Dallas-based broker Brion Randall pleaded guilty Tuesday to a fraudulent Ponzi schemeinvolving $6 million of investor money.
The Securities and Exchange Commission had originally charged the broker last August with defrauding 30 customers with phony investments from 2004 through 2009. According to the Dallas Morning News, Randall told investors their money was going towards high-return loans and that their investments were safe and liquid.
But instead, he pocketed the money and client never created accounts for his clients, the SEC said.
As the Wall Street Journal pointed out, Randall has a long and troubling disciplinary history as a broker. Eight years ago he was terminated from his position at Merrill Lynch for trading on customer accounts without permission during the dot-com bust, and he was later suspended for four months by FINRA.
But somehow Randall recovered, and despite the regulatory attention was able to attract several new clients. Along with his father, he founded 2Randall Consulting Group.
Tragically, many brokers who are suspended for egregious broker misconduct continue their careers in the securities industry almost as if nothing happened. Brion Randall epitomes this, and it meant more investors had to be harmed.

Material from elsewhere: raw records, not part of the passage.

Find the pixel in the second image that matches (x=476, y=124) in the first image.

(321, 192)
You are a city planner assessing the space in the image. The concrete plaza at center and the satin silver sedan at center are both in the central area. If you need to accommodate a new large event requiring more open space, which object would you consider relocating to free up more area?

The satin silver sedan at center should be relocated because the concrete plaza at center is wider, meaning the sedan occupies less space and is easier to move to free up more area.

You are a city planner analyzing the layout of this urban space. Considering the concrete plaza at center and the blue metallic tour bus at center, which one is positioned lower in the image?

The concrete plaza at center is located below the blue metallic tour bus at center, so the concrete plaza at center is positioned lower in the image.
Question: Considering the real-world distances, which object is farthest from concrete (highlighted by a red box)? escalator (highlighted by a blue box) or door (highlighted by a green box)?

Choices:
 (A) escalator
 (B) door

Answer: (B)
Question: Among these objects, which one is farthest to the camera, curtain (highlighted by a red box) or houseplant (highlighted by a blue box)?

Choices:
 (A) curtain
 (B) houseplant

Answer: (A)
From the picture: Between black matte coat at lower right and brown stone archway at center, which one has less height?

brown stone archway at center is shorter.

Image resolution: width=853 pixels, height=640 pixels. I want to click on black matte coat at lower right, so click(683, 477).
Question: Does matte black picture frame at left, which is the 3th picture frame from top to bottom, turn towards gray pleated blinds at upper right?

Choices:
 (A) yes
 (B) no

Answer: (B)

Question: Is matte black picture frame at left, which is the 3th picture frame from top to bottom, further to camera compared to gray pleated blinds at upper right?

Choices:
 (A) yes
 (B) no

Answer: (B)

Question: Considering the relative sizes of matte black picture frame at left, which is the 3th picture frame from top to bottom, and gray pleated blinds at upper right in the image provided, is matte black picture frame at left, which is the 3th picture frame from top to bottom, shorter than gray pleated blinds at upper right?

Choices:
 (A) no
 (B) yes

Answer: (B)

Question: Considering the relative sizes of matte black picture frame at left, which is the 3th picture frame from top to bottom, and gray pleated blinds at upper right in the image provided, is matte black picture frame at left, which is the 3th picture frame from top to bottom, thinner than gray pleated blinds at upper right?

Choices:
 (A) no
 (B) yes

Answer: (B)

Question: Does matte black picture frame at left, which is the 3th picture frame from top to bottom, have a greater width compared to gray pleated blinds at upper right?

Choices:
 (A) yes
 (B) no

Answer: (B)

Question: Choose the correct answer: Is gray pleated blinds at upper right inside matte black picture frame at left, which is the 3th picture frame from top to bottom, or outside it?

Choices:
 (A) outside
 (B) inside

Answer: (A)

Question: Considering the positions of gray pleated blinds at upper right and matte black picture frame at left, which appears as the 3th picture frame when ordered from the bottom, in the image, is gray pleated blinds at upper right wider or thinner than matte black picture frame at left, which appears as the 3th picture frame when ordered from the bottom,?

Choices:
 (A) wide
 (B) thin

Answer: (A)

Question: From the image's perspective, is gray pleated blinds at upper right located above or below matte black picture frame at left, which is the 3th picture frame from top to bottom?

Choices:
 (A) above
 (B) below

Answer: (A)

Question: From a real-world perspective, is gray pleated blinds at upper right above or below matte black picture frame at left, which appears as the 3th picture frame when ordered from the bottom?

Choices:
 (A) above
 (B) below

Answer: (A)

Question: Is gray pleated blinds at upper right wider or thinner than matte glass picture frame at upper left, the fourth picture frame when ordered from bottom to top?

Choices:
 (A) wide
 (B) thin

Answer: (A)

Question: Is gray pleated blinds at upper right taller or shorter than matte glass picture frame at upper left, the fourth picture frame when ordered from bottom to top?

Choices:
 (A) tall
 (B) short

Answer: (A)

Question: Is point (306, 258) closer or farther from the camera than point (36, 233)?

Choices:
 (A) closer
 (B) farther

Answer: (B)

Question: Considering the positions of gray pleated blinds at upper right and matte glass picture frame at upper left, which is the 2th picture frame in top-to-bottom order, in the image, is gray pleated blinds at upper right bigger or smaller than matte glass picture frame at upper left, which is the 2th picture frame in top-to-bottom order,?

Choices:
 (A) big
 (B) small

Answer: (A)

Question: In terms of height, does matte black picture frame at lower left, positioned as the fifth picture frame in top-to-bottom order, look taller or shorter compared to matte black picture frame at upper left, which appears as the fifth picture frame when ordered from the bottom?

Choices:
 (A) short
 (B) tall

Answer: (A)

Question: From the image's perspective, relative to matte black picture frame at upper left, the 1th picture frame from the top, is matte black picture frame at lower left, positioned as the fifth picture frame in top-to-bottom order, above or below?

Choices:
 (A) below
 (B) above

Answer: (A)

Those who invested in Mr. Randall should hardly be embarrassed. In addition to ripping off individual investors, Randall reportedly defrauded on $875,000 in bank loans, meaning he had the ability to deceive financial professionals. He also had the willingness to coldly lie to 30 investors.
The Journal told the story of Sandra Stagnone, a nurse who met Randall nearly a decade ago in an Alcoholics Anonymous meeting and was persuaded to invest her savings:
Ms. Stagnone, 48 years old, said she never balanced a checkbook, and when her divorce settlement came through in 2007 she turned to Mr. Randall. They both attended the “Gucci AA meeting,” frequented by a well-dressed crowd who parked their pricey cars outside the Dallas building, she said.

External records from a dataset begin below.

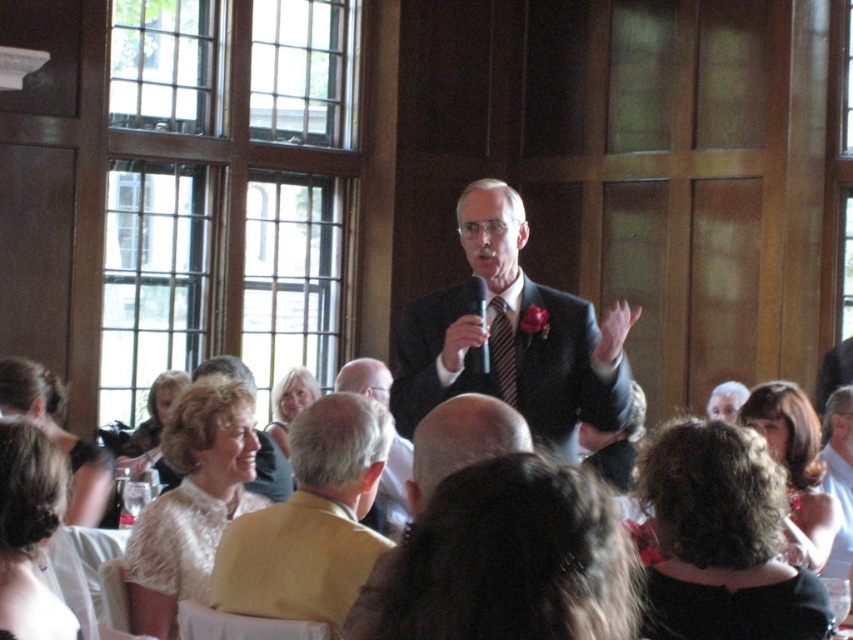 You are a photographer at the event and want to capture a photo that includes both the light brown suit at center and the light brown leather jacket at upper right. Based on their positions, which object should be placed higher in the frame to include both?

The light brown leather jacket at upper right should be placed higher in the frame because the light brown suit at center is located below it.

You are a photographer at the event and want to capture a photo of both the dark brown hair at center and the light beige fabric dress at center in the same frame. The camera you are using has a maximum focus range of 20 feet. Can you fit both subjects in the frame without moving the camera?

The distance between the dark brown hair at center and the light beige fabric dress at center is 22.14 feet, which exceeds the camera maximum focus range of 20 feet. Therefore, you cannot fit both subjects in the frame without moving the camera. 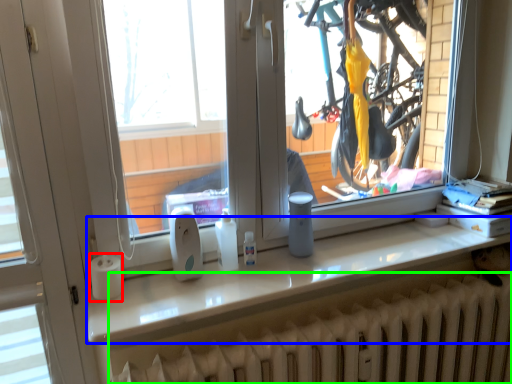 Question: Which object is positioned farthest from paper towel (highlighted by a red box)? Select from counter top (highlighted by a blue box) and radiator (highlighted by a green box).

Choices:
 (A) counter top
 (B) radiator

Answer: (B)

He persuaded her to transfer her $1.3 million in retirement and other funds to him to manage, said Ms. Stagnone. She filed a lawsuit against Mr. Randall in state court in Dallas that was stayed after the receiver was put in place in the SEC case.
Mr. Randall and his family stayed at her Santa Fe, N.M., home, which she received in the divorce, and she attended holiday parties at his house, she said. His father’s stature in the community and Brion Randall’s generosity toward other AA members gave her comfort, she and other alleged victims said.
Last summer, Ms. Stagnone went with Ms. Whitfield to AllianceBernstein to check on her account. They learned the firm didn’t have any accounts connected to Mr. Randall, they said.
“I started calling all of the people that I knew to tell them that it was fraudulent. I was crying my eyes out,” Ms. Stagnone recalled. Ms. Stagnone said she hasn’t gotten her $1.3 million back.
Investors everywhere should be wary of their broker, especially when your financial future is at stake. Unfortunately, regulatory laws allow for bad brokers’ careers to rise from the ashes.